Pas de dialogue, pas de seconde chance. Juste un adolescent livré à lui-même, du jour au lendemain.

Six ans dans les foyers, sans un seul appel de son père

Pendant six longues années, Gabriel va se reconstruire loin de sa famille. Il passe d’un foyer d’accueil à un canapé d’ami, sans jamais retrouver un vrai chez-lui.

Aucun contact avec ses parents pendant tout ce temps. Pas un coup de fil, pas un message, rien.

Ce genre de rupture familiale brutale laisse des traces profondes, souvent invisibles de l’extérieur. Beaucoup de jeunes LGBT+ rejetés vivent des parcours similaires, ballottés entre solidarité amicale et solitude forcée.

Le diagnostic qui change tout

Au début de l’année, le père de Gabriel reçoit un verdict médical brutal : une insuffisance rénale chronique à un stade très avancé. Sans greffe rapide, son pronostic vital est engagé.

Les médecins cherchent un donneur compatible dans l’entourage familial. Aucun membre de la famille ne correspond aux critères nécessaires.

C’est là que le nom de Gabriel refait surface. Six ans après avoir été chassé, on le contacte pour savoir s’il accepterait de passer des examens de compatibilité.

Couloir d'hôpital brésilien avant l'opération de greffe

Il dit oui, sans hésiter

Gabriel accepte immédiatement. Les résultats tombent : il est compatible avec son père. La greffe peut avoir lieu.

L’opération se déroule le mois dernier dans un hôpital public de l’État du Pernambouc, au nord-est du Brésil. Le rein est prélevé sur Gabriel puis transplanté chez son père.

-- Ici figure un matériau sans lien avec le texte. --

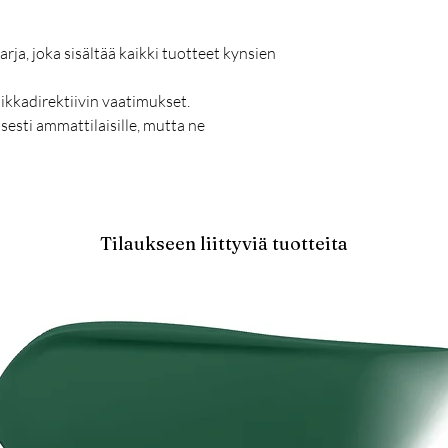
rja, joka sisältää kaikki tuotteet kynsien
ikkadirektiivin vaatimukset.
sesti ammattilaisille, mutta ne
Tilaukseen liittyviä tuotteita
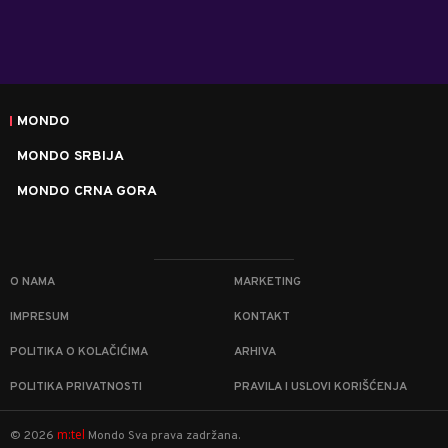
MONDO
MONDO SRBIJA
MONDO CRNA GORA
O NAMA
MARKETING
IMPRESUM
KONTAKT
POLITIKA O KOLAČIĆIMA
ARHIVA
POLITIKA PRIVATNOSTI
PRAVILA I USLOVI KORIŠĆENJA
m:tel
©
2026
Mondo
Sva prava zadržana.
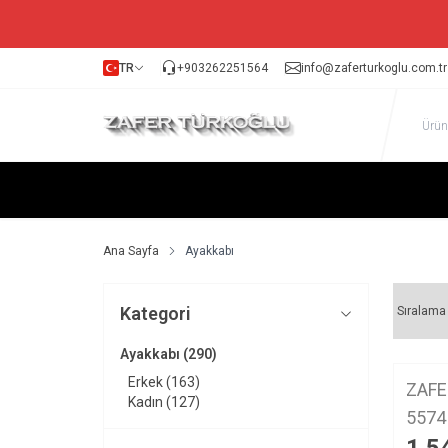
TR
+903262251564
info@zaferturkoglu.com.tr
Ana Sayfa
Ayakkabı
Kategori
Ayakkabı
(290)
Erkek
(163)
ZAFE
Kadın
(127)
5574 Günlü
Ayak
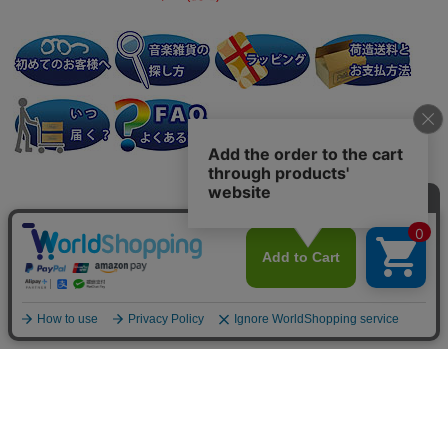
個人情報の取り扱いについて
特定商取引法に関する表示
会社案内
Copyright: (C) 2007-2025 Prelude Japan Co., Ltd. All Rights Reserved.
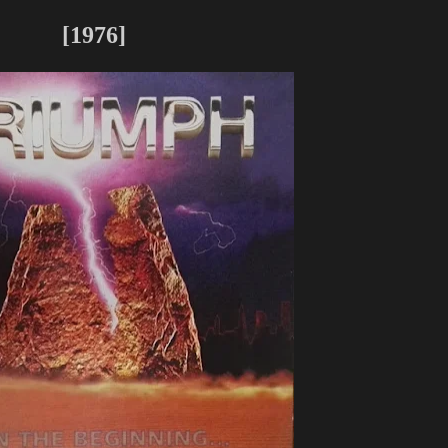
[1976]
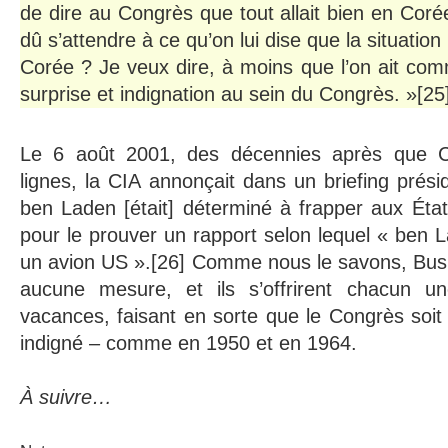
de dire au Congrès que tout allait bien en Coré
dû s’attendre à ce qu’on lui dise que la situation
Corée ? Je veux dire, à moins que l’on ait comm
surprise et indignation au sein du Congrès. »[25
Le 6 août 2001, des décennies après que C
lignes, la CIA annonçait dans un briefing prési
ben Laden [était] déterminé à frapper aux Éta
pour le prouver un rapport selon lequel « ben L
un avion US ».[26] Comme nous le savons, Bush
aucune mesure, et ils s’offrirent chacun u
vacances, faisant en sorte que le Congrès soit
indigné – comme en 1950 et en 1964.
À suivre…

Sur le plan médical, la greffe est un succès total. Le nouvel organe fonctionne normalement chez le receveur, qui entame sa convalescence.

Mais pour Gabriel, les jours qui suivent l’intervention vont tout faire basculer une seconde fois.

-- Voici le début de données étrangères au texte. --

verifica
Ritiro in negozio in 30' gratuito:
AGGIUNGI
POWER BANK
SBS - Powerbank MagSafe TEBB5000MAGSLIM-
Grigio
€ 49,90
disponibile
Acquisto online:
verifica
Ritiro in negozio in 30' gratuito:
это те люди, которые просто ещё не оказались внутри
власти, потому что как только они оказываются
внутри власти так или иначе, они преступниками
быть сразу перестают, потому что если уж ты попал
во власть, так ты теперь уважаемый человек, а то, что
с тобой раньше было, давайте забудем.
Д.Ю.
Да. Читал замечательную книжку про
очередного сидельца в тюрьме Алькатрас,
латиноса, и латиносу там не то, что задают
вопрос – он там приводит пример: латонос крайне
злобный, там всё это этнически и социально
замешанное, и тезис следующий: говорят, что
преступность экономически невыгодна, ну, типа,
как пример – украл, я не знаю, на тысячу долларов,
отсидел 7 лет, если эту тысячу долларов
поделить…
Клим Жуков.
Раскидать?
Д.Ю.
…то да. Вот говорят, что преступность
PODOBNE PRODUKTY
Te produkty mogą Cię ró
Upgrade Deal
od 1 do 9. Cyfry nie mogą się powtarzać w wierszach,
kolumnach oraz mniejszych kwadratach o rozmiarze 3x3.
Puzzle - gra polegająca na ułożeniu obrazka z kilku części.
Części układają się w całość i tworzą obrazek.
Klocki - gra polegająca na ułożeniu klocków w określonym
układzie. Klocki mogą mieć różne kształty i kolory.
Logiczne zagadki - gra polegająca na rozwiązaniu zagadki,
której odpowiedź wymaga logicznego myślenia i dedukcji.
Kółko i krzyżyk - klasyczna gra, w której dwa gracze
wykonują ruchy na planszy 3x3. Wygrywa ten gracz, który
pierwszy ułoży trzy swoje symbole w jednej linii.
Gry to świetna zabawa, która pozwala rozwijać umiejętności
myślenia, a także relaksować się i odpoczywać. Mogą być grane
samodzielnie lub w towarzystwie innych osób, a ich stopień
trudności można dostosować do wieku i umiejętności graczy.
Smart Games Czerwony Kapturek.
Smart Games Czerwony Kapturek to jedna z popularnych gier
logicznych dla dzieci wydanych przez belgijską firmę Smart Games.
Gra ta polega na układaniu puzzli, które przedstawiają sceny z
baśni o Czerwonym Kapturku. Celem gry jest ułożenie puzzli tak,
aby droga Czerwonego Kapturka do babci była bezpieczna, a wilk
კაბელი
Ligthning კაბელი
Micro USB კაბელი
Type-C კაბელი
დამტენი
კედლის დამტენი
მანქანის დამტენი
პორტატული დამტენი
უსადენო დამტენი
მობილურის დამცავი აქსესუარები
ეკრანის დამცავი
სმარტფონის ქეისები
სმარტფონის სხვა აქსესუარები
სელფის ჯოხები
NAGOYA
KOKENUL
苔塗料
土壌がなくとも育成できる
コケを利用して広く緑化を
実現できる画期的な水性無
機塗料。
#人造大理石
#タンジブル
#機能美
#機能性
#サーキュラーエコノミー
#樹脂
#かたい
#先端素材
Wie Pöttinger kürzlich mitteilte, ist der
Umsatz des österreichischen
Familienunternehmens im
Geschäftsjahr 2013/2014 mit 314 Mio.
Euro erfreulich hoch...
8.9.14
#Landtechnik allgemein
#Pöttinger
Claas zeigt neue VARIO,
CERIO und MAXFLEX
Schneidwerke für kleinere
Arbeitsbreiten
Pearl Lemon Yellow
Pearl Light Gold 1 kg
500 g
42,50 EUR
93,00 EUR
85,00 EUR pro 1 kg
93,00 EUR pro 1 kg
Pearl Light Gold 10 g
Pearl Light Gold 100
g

Les complications qui n’auraient jamais dû arriver

Juste après l’opération, Gabriel souffre d’une hémorragie interne. Son état se dégrade rapidement.

Une infection généralisée se déclare ensuite, aggravant une situation déjà critique. Ce type de complication post-opératoire reste rare mais documenté après un don d’organe, comme le montrent d’autres cas où des greffes de rein ont entraîné de graves infections chez le donneur.

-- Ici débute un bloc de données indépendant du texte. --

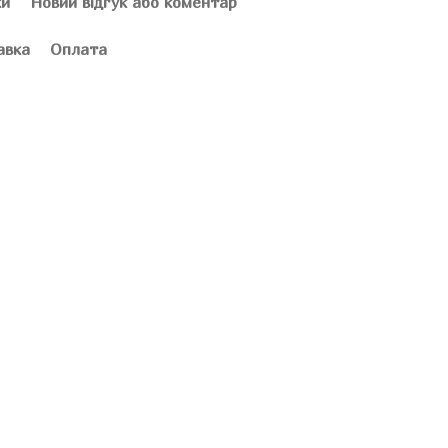
ки
Новий відгук або коментар
авка
Оплата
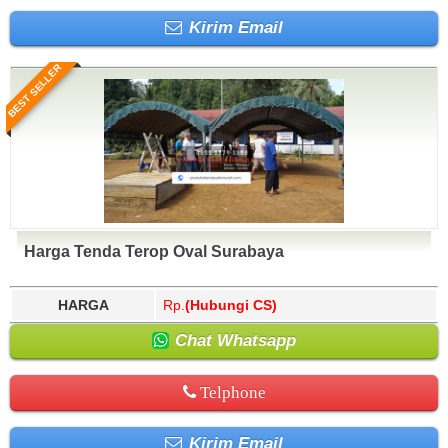
Kirim Email
BEST SELLER
Harga Tenda Terop Oval Surabaya
HARGA
Rp.
(Hubungi CS)
Chat Whatsapp
Telphone
Kirim Email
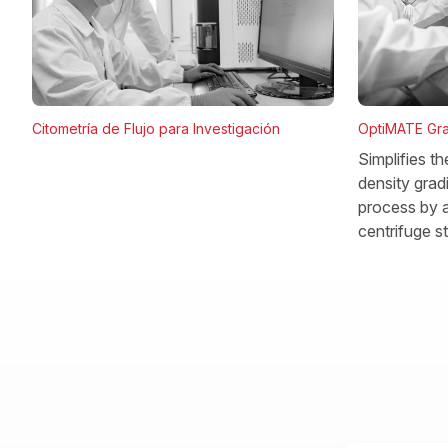
OptiMATE Gra
Citometría de Flujo para Investigación
Simplifies t
density gradi
process by a
centrifuge s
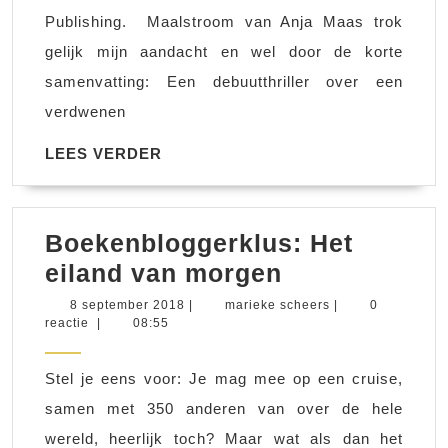
Publishing. Maalstroom van Anja Maas trok
gelijk mijn aandacht en wel door de korte
samenvatting: Een debuutthriller over een
verdwenen
LEES
LEES VERDER
VERDER
Boekenbloggerklus: Het
Boekenblogg
eiland van morgen
Het
8
marieke
8 september 2018
|
marieke scheers
|
0
september
scheers
reactie
|
08:55
eiland
2018
van
Stel je eens voor: Je mag mee op een cruise,
morgen
samen met 350 anderen van over de hele
wereld, heerlijk toch? Maar wat als dan het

Quelques jours après l’intervention qui a sauvé son père, Gabriel Barros meurt à l’âge de 22 ans.

Un père absent jusqu’à la fin

La nouvelle de la mort de Gabriel s’est répandue rapidement au Brésil, suscitant une vague d’émotion sur les réseaux sociaux. Beaucoup y voient le symbole d’un pardon total envers un parent qui n’avait rien fait pour le mériter.

Le père, lui, n’a assisté ni à la veillée funèbre ni à l’enterrement de son fils. Selon ses proches, il reste très affaibli par l’opération et se trouve encore sous surveillance médicale rapprochée.

Difficile de savoir aujourd’hui ce qu’il pense réellement du sacrifice de son fils. Une chose est sûre : Gabriel, lui, n’aura jamais eu l’occasion d’entendre des excuses.

Chambre d'hôpital vide après le décès de Gabriel Barros

Une histoire qui questionne bien au-delà du Brésil

Ce drame relance un débat plus large sur le rejet familial des personnes LGBT+, un phénomène loin d’être isolé dans le monde. Des associations rappellent régulièrement les conséquences psychologiques et sociales durables de ce type de rupture, souvent vécue dès l’adolescence.

Le geste de Gabriel, lui, restera comme un acte d’une générosité rare, offert à celui qui lui avait pourtant tout retiré.